▸ **What is needed**
Output every record below precisely as it is written.

[Extracted data entries]
►
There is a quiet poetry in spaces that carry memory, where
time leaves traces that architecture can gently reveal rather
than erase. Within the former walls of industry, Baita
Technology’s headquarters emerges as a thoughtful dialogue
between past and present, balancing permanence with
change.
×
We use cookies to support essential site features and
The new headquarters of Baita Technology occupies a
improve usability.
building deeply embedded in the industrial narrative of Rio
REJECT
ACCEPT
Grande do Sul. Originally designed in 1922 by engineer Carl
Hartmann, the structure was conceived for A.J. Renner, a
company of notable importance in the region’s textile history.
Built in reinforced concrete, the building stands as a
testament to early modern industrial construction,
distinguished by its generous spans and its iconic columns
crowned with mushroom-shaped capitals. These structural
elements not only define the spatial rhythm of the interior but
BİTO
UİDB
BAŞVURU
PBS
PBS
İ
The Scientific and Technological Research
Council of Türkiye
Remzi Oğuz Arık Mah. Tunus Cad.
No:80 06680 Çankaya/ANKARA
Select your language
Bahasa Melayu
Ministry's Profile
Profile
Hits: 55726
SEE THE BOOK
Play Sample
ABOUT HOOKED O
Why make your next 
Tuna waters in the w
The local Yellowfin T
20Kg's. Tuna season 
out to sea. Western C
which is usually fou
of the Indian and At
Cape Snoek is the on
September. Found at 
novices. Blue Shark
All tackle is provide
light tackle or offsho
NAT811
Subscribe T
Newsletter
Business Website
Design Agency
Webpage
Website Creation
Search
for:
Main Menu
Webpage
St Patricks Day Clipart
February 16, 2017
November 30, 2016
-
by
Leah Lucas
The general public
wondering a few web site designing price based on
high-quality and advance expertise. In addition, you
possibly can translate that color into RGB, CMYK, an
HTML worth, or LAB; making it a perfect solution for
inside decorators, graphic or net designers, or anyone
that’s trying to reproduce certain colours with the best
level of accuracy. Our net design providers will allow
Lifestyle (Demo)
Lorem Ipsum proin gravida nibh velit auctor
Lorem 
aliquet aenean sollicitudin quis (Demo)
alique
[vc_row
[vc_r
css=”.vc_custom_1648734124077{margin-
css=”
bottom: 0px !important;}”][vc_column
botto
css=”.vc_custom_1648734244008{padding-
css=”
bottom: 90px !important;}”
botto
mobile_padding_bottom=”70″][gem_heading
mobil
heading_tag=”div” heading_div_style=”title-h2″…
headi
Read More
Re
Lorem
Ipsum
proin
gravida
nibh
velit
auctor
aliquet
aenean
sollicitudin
◄
▸ **Exercise response**
There is a quiet poetry in spaces that carry memory, where
time leaves traces that architecture can gently reveal rather
than erase. Within the former walls of industry, Baita
Technology’s headquarters emerges as a thoughtful dialogue
between past and present, balancing permanence with
change.
×
We use cookies to support essential site features and
The new headquarters of Baita Technology occupies a
improve usability.
building deeply embedded in the industrial narrative of Rio
REJECT
ACCEPT
Grande do Sul. Originally designed in 1922 by engineer Carl
Hartmann, the structure was conceived for A.J. Renner, a
company of notable importance in the region’s textile history.
Built in reinforced concrete, the building stands as a
testament to early modern industrial construction,
distinguished by its generous spans and its iconic columns
crowned with mushroom-shaped capitals. These structural
elements not only define the spatial rhythm of the interior but
BİTO
UİDB
BAŞVURU
PBS
PBS
İ
The Scientific and Technological Research
Council of Türkiye
Remzi Oğuz Arık Mah. Tunus Cad.
No:80 06680 Çankaya/ANKARA
Select your language
Bahasa Melayu
Ministry's Profile
Profile
Hits: 55726
SEE THE BOOK
Play Sample
ABOUT HOOKED O
Why make your next 
Tuna waters in the w
The local Yellowfin T
20Kg's. Tuna season 
out to sea. Western C
which is usually fou
of the Indian and At
Cape Snoek is the on
September. Found at 
novices. Blue Shark
All tackle is provide
light tackle or offsho
NAT811
Subscribe T
Newsletter
Business Website
Design Agency
Webpage
Website Creation
Search
for:
Main Menu
Webpage
St Patricks Day Clipart
February 16, 2017
November 30, 2016
-
by
Leah Lucas
The general public
wondering a few web site designing price based on
high-quality and advance expertise. In addition, you
possibly can translate that color into RGB, CMYK, an
HTML worth, or LAB; making it a perfect solution for
inside decorators, graphic or net designers, or anyone
that’s trying to reproduce certain colours with the best
level of accuracy. Our net design providers will allow
Lifestyle (Demo)
Lorem Ipsum proin gravida nibh velit auctor
Lorem 
aliquet aenean sollicitudin quis (Demo)
alique
[vc_row
[vc_r
css=”.vc_custom_1648734124077{margin-
css=”
bottom: 0px !important;}”][vc_column
botto
css=”.vc_custom_1648734244008{padding-
css=”
bottom: 90px !important;}”
botto
mobile_padding_bottom=”70″][gem_heading
mobil
heading_tag=”div” heading_div_style=”title-h2″…
headi
Read More
Re
Lorem
Ipsum
proin
gravida
nibh
velit
auctor
aliquet
aenean
sollicitudin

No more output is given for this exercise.